Aquel atardecer se decidió por un swing de Duke Ellington para dar banda sonora al momento. Maridaba bien con la lectura de cartas de navegación y la biografía que esos días estaba leyendo.

La promesa que un día le hizo a Samuel se había convertido en un modo de vida. El día en que, un mes después de la muerte de su madre tras una leucemia, tomó su resolución de no desperdiciar ni un solo segundo de su existencia. Escribió una nota de despedida a su padre. Aquella noche antes de partir por la mañana la dejó sobre la mesa para no tener otra cosa que hacer al levantarse salvo coger su mochila y cerrar la puerta sin hacer ruido. Cuando iba a salir encontró otra en su lugar: “Escríbeme cada día. Cuéntame cada vida que vivas. Descríbeme cada atardecer y cada lugar”. Cogió el bolígrafo y garabateó a oscuras “Prometido”.

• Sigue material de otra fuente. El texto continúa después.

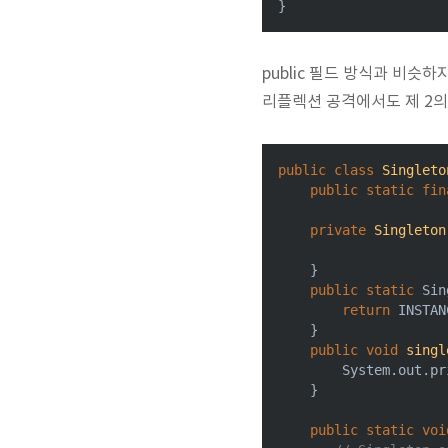
public 필드 방식과 비슷하
리플렉션 공격에서도 제 2의
public
class
Singleto
public
static
fin
private
Singleton
    }

public
static
 Sin
return
 INSTAN
    }

public
void
singl
        System.out.pr
    }

public
static
voi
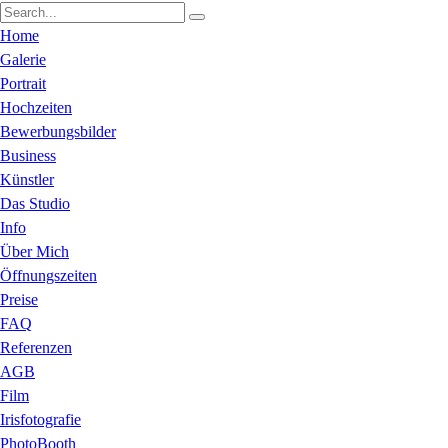
Home
Galerie
Portrait
Hochzeiten
Bewerbungsbilder
Business
Künstler
Das Studio
Info
Über Mich
Öffnungszeiten
Preise
FAQ
Referenzen
AGB
Film
Irisfotografie
PhotoBooth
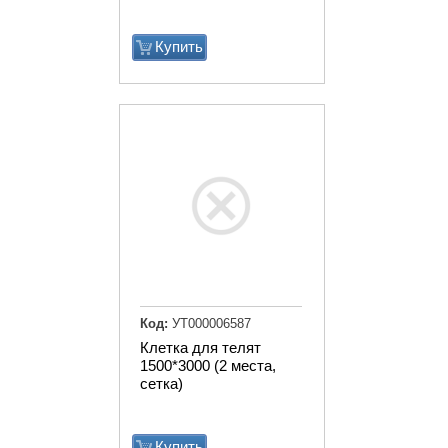
Купить
Код:
УТ000006587
Клетка для телят
1500*3000 (2 места,
сетка)
Купить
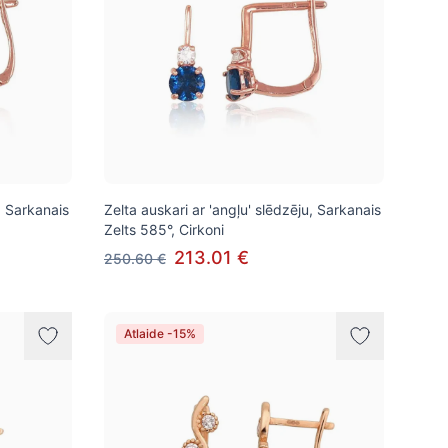
, Sarkanais
Zelta auskari ar 'angļu' slēdzēju, Sarkanais
Zelts 585°, Cirkoni
213.01 €
250.60 €
Atlaide -15%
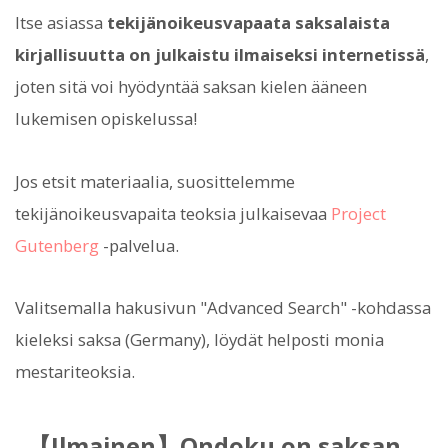
Itse asiassa
tekijänoikeusvapaata saksalaista
kirjallisuutta on julkaistu ilmaiseksi internetissä
,
joten sitä voi hyödyntää saksan kielen ääneen
lukemisen opiskelussa!
Jos etsit materiaalia, suosittelemme
tekijänoikeusvapaita teoksia julkaisevaa
Project
Gutenberg
-palvelua.
Valitsemalla hakusivun "Advanced Search" -kohdassa
kieleksi saksa (Germany), löydät helposti monia
mestariteoksia.
【Ilmainen】Ondoku on saksan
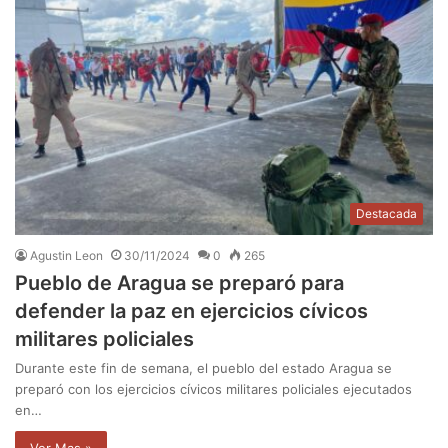
Destacada
Agustin Leon
30/11/2024
0
265
Pueblo de Aragua se preparó para
defender la paz en ejercicios cívicos
militares policiales
Durante este fin de semana, el pueblo del estado Aragua se
preparó con los ejercicios cívicos militares policiales ejecutados
en…
Ver Mas »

           Desde entonces solo habían vuelto a verse esporádicamente. Hacía diez años de aquella nota. Y sin embargo Lucas cumplió su palabra. Al principio eran cartas que acumulaba para mandar juntas cuando llegaba a un puerto civilizado. Luego el correo electrónico vino en su auxilio y la comunicación se hizo fluida. 
Sin embargo no era un dialogo entre padre e hijo. Era el diario de un navegante, de un viajero, que era leído con fruición por un soñador envidioso. Samuel solo respondía en ocasiones con frases cortas y directas. “Ten cuidado”. Era consciente de que el hombre que escribía aquellas líneas no necesitaba ya sus consejos y eso le llenaba de orgullo.
Aquel estilo epistolar y constante sirvió a Lucas para abrir un blog que mantenía diariamente estuviera donde estuviera. Tuvo éxito. Aparecieron los primeros patrocinadores que colgaban en él su publicidad. Con el tiempo una revista de aventuras y viajes, de esas que a su padre tanto gustaban y él siempre había criticado, le hizo una oferta interesante para costear algunos de sus gastos en ruta. Aquello, junto a varios mecenazgos directos en forma de equipo y al austero modo de vida que suponía viajar como él lo hacía, se convirtió en profesión. A cambio de mencionar disimuladamente en sus artículos cierto nuevo modelo de linterna o un tejido innovador contra la lluvia, las millas iban quedando a su espalda. Poner en segundo plano en una foto de un camarote atestado de objetos en desorden, una lata de conservas con la etiqueta bien orientada hacia la cámara, era un sacrificio que estaba dispuesto a hacer para poder seguir siendo quien era.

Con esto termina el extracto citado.